Home commentary Legal Aid in Nigeria: Challenges and Prospects

Legal Aid in Nigeria: Challenges and Prospects

1.0 Introduction
In Nigeria today, many have been marginalized because they lack legal representation. When citizens have limited or no access to justice, definitely, the light of rule of law will began to dwindle. In order to ensure that citizens are duly represented whenever their rights are in question, the Legal Aid Council was established in 1976 during the military era by the promulgation of the Legal Aid Decree now Legal Aid Act, 2011 to save the situation. It is so sad that most average Nigerians are yet to taste the sweetness of adequate legal representation. This appalling state of Nigeria justice system is due to many factors in which only two are examined in this article which have hindered a successful legal aid regime in Nigeria. Hopefully, if the enumerated recommendations are duly considered by the concerned bodies and organs, access of justice in Nigeria may see a new limelight that is citizens-centered and social stability-focused.

2.0 Conceptualizing Legal Aid under Different Legal Frameworks
In a simple term, legal aid is the various legal assistance rendered to a person who is in need of it but incapable of securing the service of a legal practitioner. Legal aid guarantees right to fair hearing of every individual as entrenched in Section 36 of the Constitution of Federal Republic of Nigeria, 1999, As Amended. Oputa JSC in Josiah v State and Idoko J. in Uzodinma v C.O.P emphatically reinforced the said constitutional provision by assigning counsel to represent the accused in the two cases respectively. The rationale being that justice can not be administered effectively without the service of a lawyer.
Also, the grundnorm in Section 46(4)(b) empowers the National Assembly to enact the Legal Aid Act to serve as provisions on how citizens especially the indigent ones can seek redress through legal aid in the enforcement of their fundamental rights. It should be noted that legal aid is recognized not only under Nigerian laws but also under various regional and international instruments.

Article 10 of the Universal Declaration of Human Rights, Article 7(1)(c) of the African Charter on Human and People’s Rights, Article 14(3)(d) of the International Covenant on Civil and Political Rights, Article 37(d) of the Convention on the Rights of the Child and Article 2 and 21 of the Convention on the Elimination of All Forms of Discrimination against Women (CEDAW) are some of the legal frameworks pointing at the need to ensure that every individual, whether rich or poor, young or old, male or female, are given the equal opportunity to display their grievances and allow courts and other dispute resolution mechanisms to adjudicate over their issues.
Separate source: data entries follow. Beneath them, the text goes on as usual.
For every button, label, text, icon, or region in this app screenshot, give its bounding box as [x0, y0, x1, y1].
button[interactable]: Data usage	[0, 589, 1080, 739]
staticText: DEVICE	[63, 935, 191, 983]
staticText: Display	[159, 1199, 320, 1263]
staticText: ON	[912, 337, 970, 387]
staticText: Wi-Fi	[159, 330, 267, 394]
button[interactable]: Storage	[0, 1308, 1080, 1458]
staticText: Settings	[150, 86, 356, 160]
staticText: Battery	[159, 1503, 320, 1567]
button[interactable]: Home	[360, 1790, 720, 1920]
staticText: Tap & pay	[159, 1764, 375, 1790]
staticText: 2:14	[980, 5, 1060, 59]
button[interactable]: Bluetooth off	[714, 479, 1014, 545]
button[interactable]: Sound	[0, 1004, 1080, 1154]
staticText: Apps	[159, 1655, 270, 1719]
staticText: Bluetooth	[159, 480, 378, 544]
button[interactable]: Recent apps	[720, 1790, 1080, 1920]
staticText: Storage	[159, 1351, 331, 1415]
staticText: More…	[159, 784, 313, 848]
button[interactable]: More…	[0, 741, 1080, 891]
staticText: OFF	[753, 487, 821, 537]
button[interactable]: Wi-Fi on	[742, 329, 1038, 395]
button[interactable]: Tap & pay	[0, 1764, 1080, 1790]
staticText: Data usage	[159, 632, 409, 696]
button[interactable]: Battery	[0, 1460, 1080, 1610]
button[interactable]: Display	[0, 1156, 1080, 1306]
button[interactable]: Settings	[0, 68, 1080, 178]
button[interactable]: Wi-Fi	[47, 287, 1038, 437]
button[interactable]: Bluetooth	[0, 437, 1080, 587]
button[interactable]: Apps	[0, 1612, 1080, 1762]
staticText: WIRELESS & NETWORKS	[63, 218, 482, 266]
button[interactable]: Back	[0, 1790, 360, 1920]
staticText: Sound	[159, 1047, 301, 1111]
3.0 Legal Aid as an Accelerator of Justice
“Justice is a human need while access to justice is a human right. Indeed, legal aid is indispensable particularly in a country where vast majority of its citizenry are wallowing in abject poverty. By virtue of Section 10 of the Legal Aid Act, except in exceptional cases, it is only persons living below the minimum wage in the country are entitled to legal aid. Others can be granted aid on contributory basis if they are earning ten times the minimum wage. These provisions are unrealistic in the Nigeria of today. Many might be earning above the minimum wage which is thirty thousand naira yet, they are still poor! The reality is that the unbearable economic situation of the country has made the minimum wage worthless.
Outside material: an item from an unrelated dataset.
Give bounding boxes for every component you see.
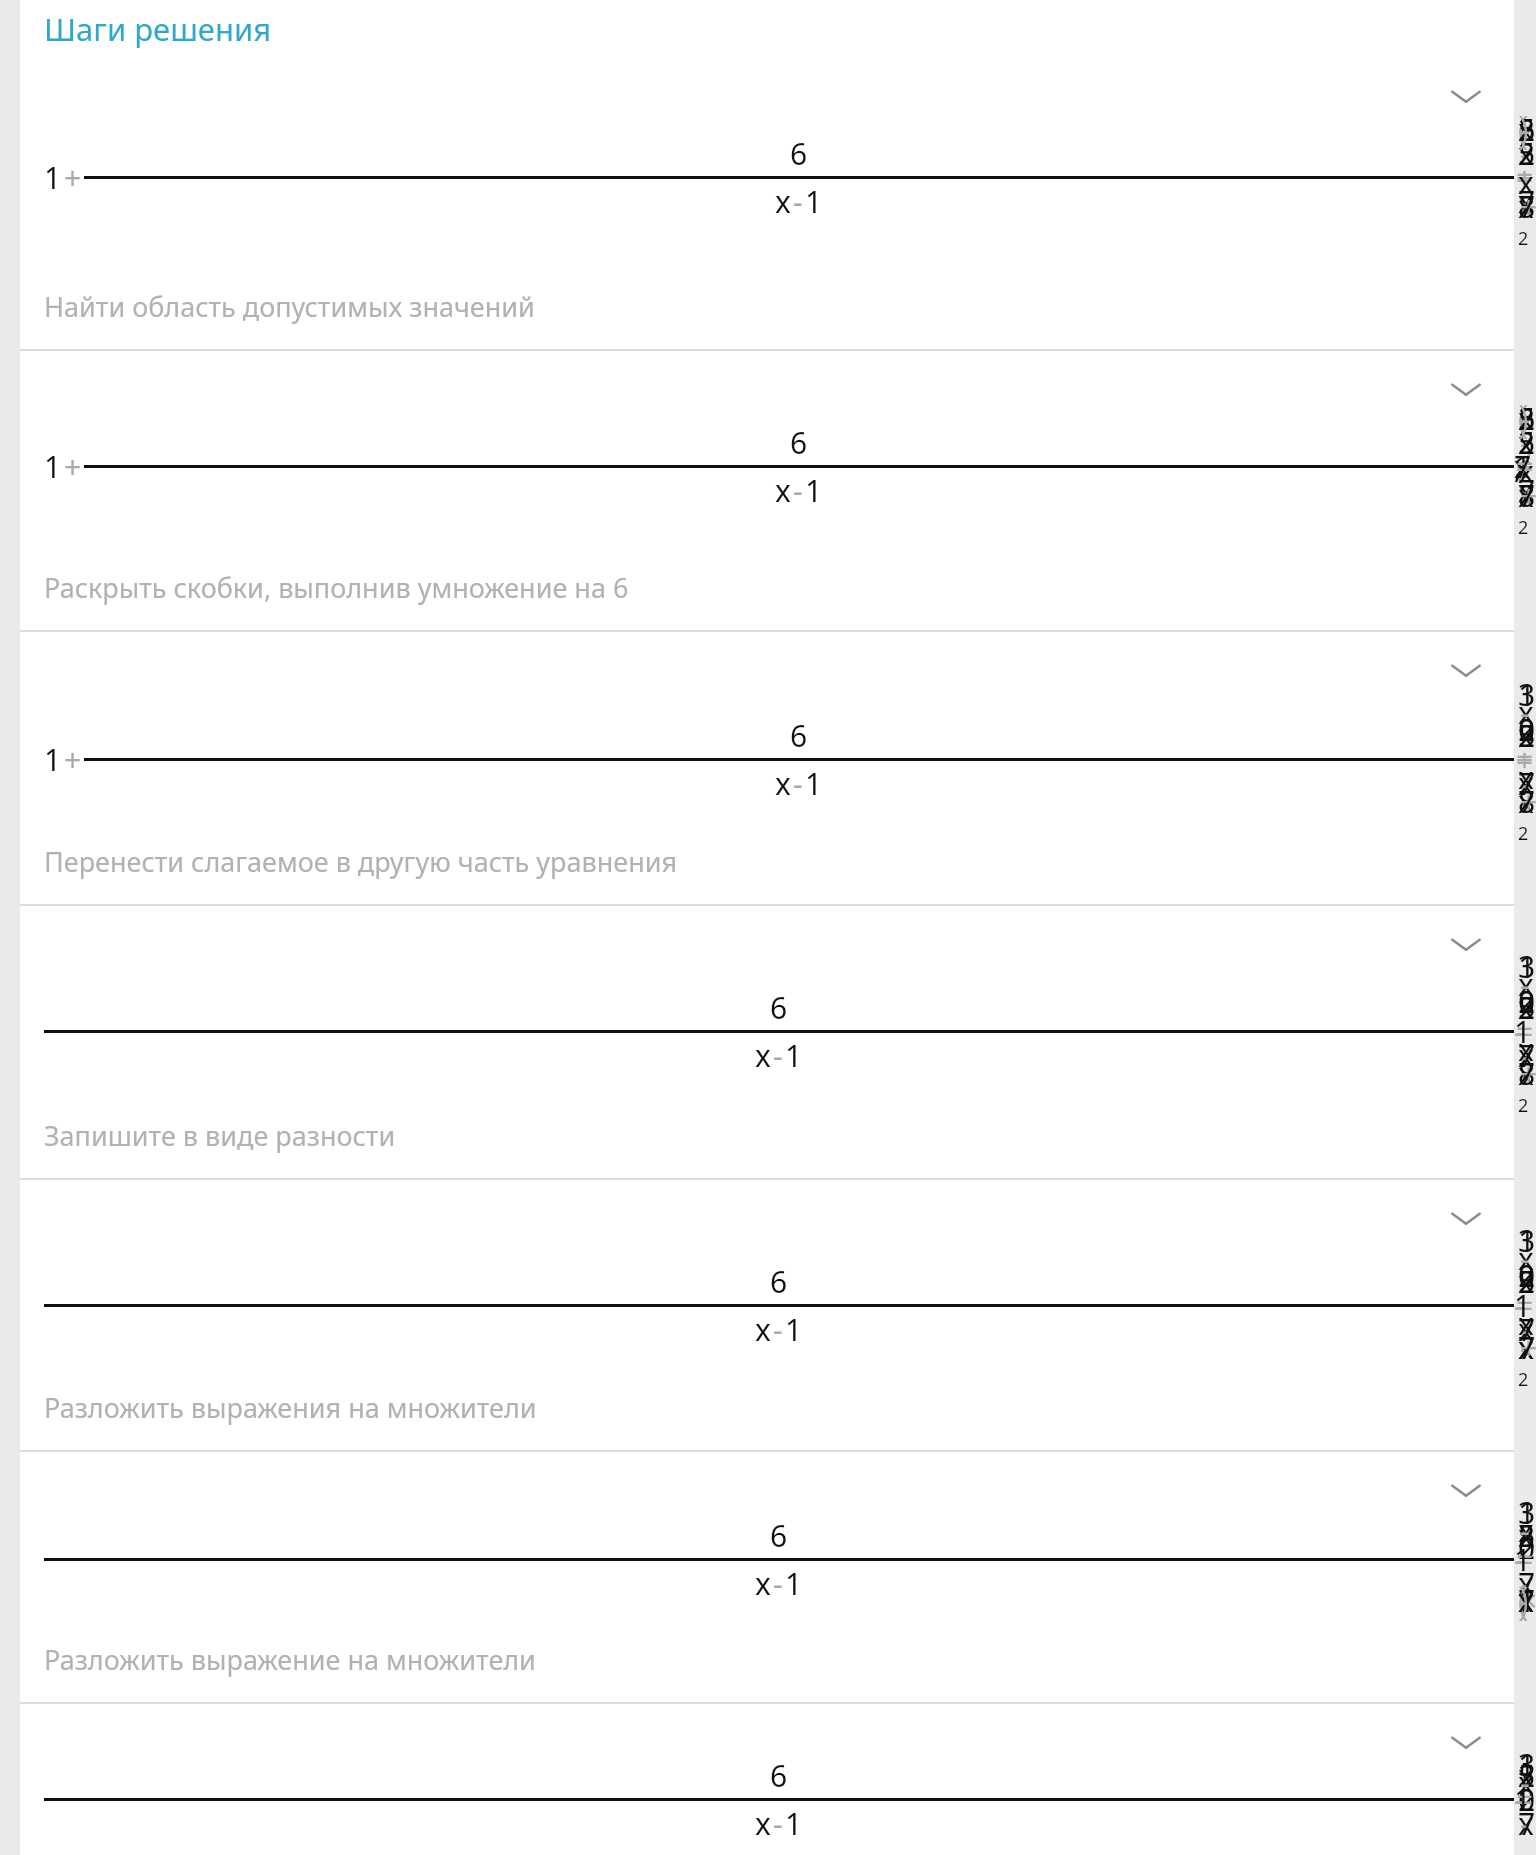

According to a news report by Picodi, an international e-commerce company, “the value of basic food products for the healthy living of an adult in a month, at the beginning of 2022, stood at #40,980, higher than the #30,000 minimum wage in Nigeria”. This fact renders the provision of Section 10(1) of the Legal Aid Act, 2011 due for amendment because quite a large number of persons in Nigeria have been disentitled to legal aid services all in the name of “they are living above a meagre minimum wage”.
Legal aid ensures that a person accused of committing an offence, either civil or criminal is duly represented both before and during trial. When adequately provided, legal aid prevents long pre-trial detention in correctional centres thereby breathing life into the provision of Section 35(4) of the Constitution of Federal Republic of Nigeria, 1999 As Amended.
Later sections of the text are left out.